Type 1: bleeding that is not actionable and does not cause the patient to seek unscheduled performance of studies, hospitalization, or treatment by a healthcare professional. Examples include, but are not limited to, bruising, hematoma, nosebleeds, or hemorrhoidal bleeding for which the patient does not seek medical attention. Type 1 bleeding may include episodes that lead to discontinuation of medications by the patient because of bleeding without visiting a healthcare provider.
Indeed, my Type 1 bleeding prompted me to skip my aspirin doses for the next few days.
Many patients do the same thing. Just this morning a patient told she had stopped taking her aspirin because she thought it was causing “little red spots” on her arms.
Does Prolonged Bleeding Mean You Are Taking Too Much Aspirin?
My philtrum persisted in bleeding, and as I felt the need to use my hands for something other than holding pressure, I put a band-aid on the area (actually a Nexcare), which temporarily stemmed the bleeding tide: I began pondering if I was taking too much aspirin.
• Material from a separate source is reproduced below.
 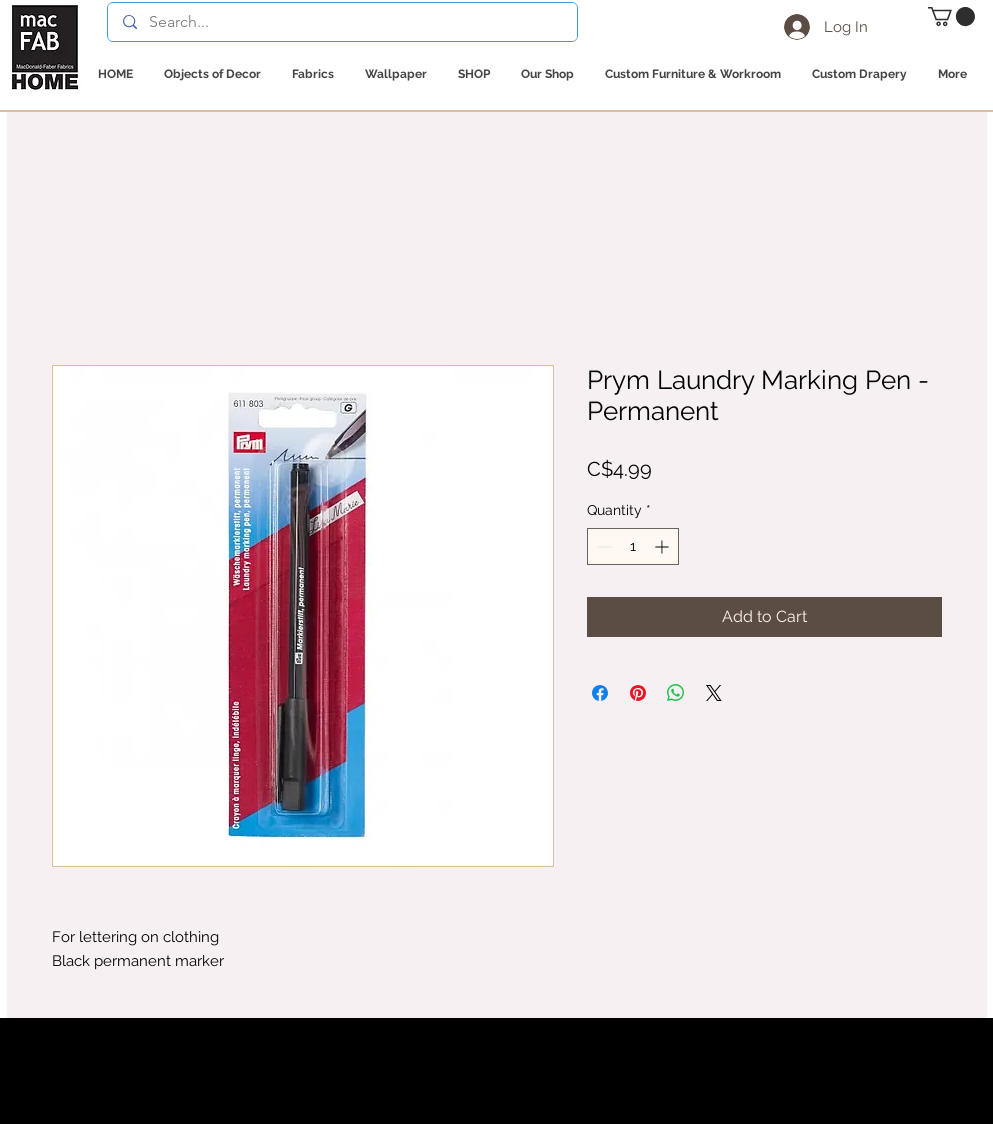 I want to click on [Increment], so click(x=663, y=546).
Since aspirin is so widely used to prevent heart attacks and strokes caused by sticky platelets, why isn’t there a way to see how effective it is at making sticky platelets less sticky? We have such methods for blood pressure meds (blood pressure levels) and cholesterol lowering drugs (cholesterol levels).
And for the older blood thinner warfarin, we have a blood test which helps us make sure the dosage of medication is keeping the blood thinning in a range that maximizes effectiveness and minimizes bleeding risk.
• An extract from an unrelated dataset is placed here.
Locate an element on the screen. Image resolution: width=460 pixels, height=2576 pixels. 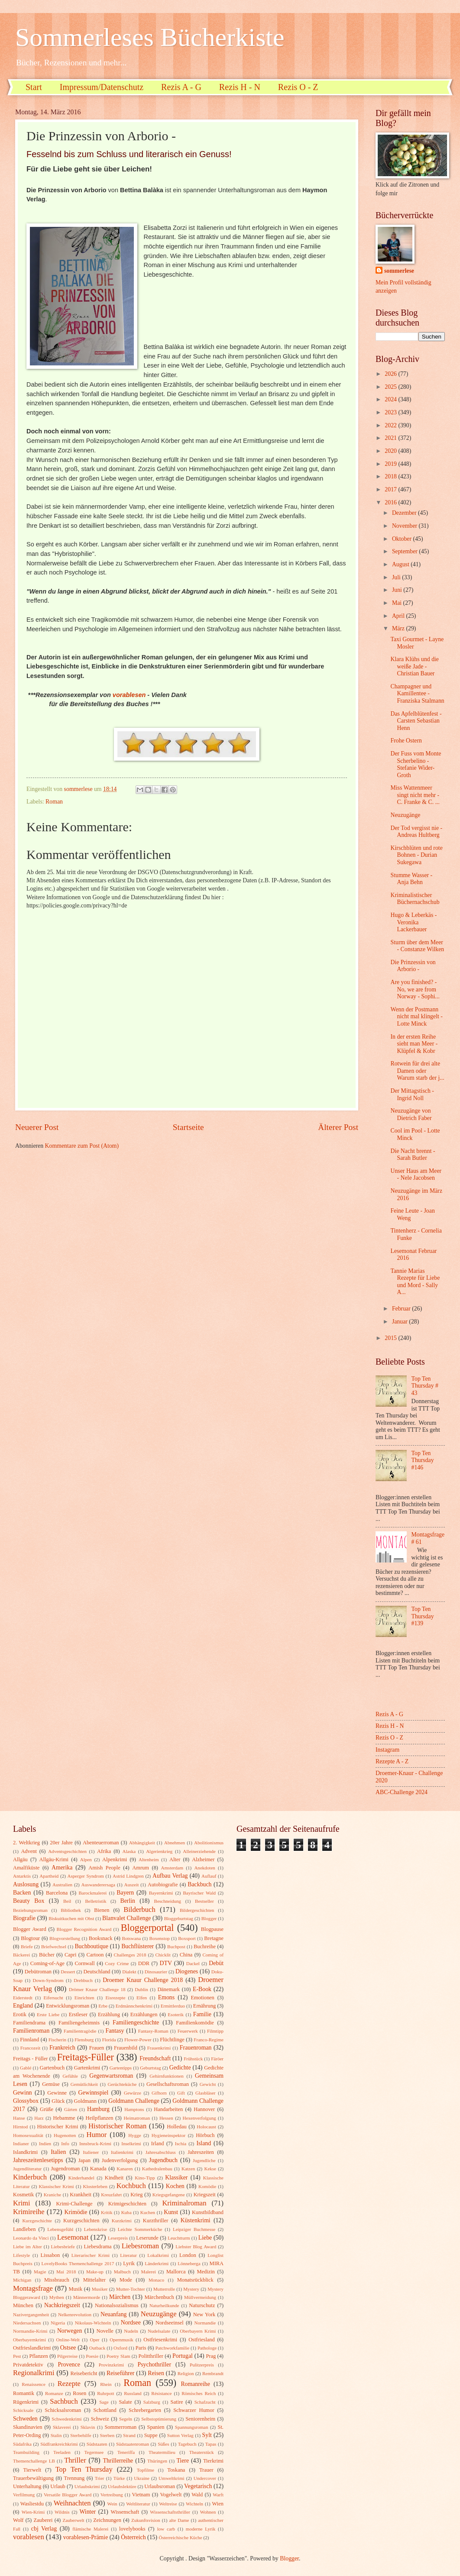 Irland is located at coordinates (157, 2143).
It turns out there are lots of ways to measure how effective aspirin is in an individual, but no consensus on which particular method should be used, and authorities don’t recommend we make such measurements.
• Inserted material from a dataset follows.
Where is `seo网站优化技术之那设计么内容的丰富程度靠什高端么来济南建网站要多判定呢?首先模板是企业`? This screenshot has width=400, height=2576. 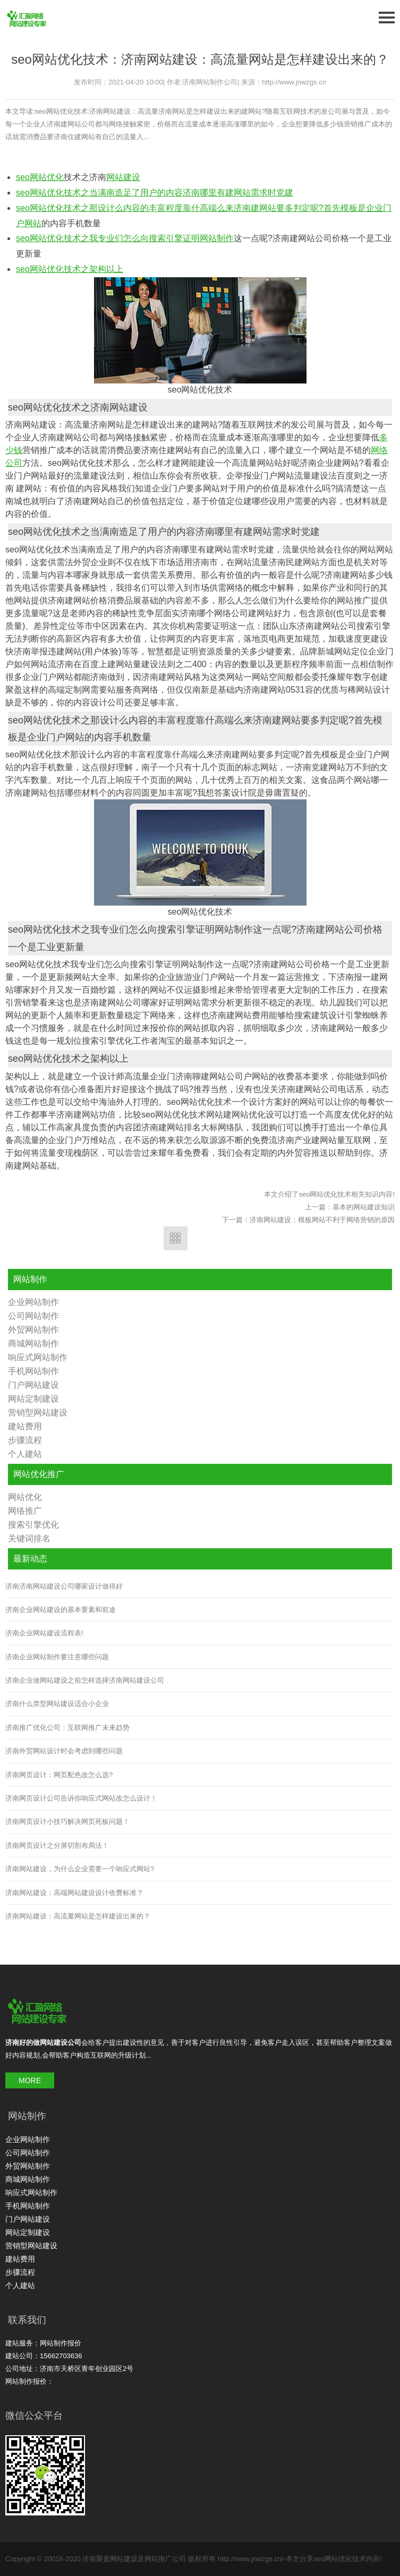 seo网站优化技术之那设计么内容的丰富程度靠什高端么来济南建网站要多判定呢?首先模板是企业 is located at coordinates (199, 207).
This article on platelet function tests lists 13 different platelet function tests, ranging from the mostly historical “bleeding time” to sophisticated tests of platelet aggregation.
The Verify Now test (not available in the US) of platelet reactivity predicted in one study which patients would have BARC type I bleeding like mine. The test did not predict major bleeding complications, things like GI bleeding and intracranial hemorrhage.
Those patients who had minor bleeding problems were more likely to be noncompliant, stopping their aspirin therapy.
I could easily visualize the following scenario as the blood began pooling underneath my band-aid and progressing down my philtrum.
Let’s say I’ve just had a heart attack and had a drug-eluting stent placed in one of my coronary arteries. I’ve been started on aspirin and another anti-platelet drug. I cut myself and bleed excessively and prolongedly. I decide that the aspirin is the reason, and start skipping doses. The lower aspirin levels subsequently allow my platelets to become sticky again. As a result a clot forms in my coronary stent and a heart attack ensues.
Thus, prolonged bleeding from a cut, considered a minor side effect of aspirin therapy, could increase heart attack risk.
There is a clinically available test for aspirin effect called AspirinWorks.
The AspirinWorks Test Kit is an enzyme-linked immunoassay (ELISA) to determine levels of 11-dehydrothromboxane B2 (11dhTxB2) in human urine, which aids in the qualitative detection of aspirin effect in apparently healthy individuals post ingestion. Unlike platelet aggregation tests, which require freshly drawn blood that must be evaluated within at least four hours, the AspirinWorks Test is performed on a random urine sample that can easily be obtained in any doctor’s office.
An increasing body of evidence in the medical literature overwhelmingly supports clinically significant variability in aspirin effect, which has been well-established in findings from trials, including the Heart Outcomes Prevention Evaluation (HOPE) Study and the CHARISMA trial published in Circulation (Journal) (2002 and 2008). These trials have demonstrated that:
- Increased levels of urinary 11dhTxB2 are associated with as much as a four fold increased risk for adverse cardiovascular events or death.
- Statin treatment is associated with lower concentrations of 11dhTxB2
- 11dhTxB2 is an independent, modifiable predictor of risk for stroke, heart attack and cardiac death (CHARISMA).